Problem statement:
Within the entries below, find each line containing the word "Neuer" and copy it.

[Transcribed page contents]
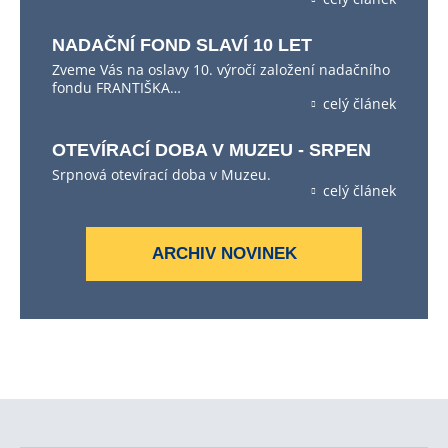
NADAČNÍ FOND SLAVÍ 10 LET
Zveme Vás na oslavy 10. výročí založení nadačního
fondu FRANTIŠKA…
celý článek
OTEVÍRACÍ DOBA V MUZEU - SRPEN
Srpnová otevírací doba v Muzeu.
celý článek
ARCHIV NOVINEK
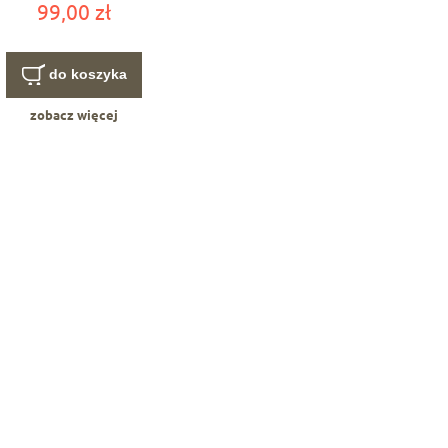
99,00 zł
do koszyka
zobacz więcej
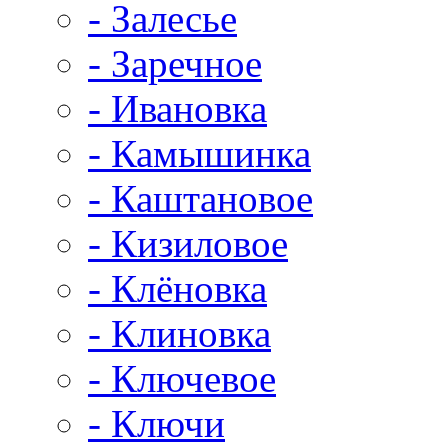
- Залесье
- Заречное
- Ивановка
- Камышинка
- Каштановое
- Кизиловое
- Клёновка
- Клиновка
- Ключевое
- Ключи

...

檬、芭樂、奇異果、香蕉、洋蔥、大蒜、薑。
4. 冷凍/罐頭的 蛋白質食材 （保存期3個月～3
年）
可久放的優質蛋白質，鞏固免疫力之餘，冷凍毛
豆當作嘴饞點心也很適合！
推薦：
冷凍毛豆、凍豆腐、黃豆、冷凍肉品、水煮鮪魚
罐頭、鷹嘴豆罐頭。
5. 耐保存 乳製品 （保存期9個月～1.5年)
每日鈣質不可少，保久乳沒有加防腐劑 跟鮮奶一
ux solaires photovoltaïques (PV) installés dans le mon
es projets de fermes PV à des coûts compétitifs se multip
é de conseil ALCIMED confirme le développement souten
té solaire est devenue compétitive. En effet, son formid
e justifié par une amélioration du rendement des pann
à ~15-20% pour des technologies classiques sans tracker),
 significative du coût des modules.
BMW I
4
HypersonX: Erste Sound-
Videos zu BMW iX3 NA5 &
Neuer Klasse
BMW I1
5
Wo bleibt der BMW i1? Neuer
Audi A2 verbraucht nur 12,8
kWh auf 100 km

Your solution:
Neuer Klasse
Wo bleibt der BMW i1? Neuer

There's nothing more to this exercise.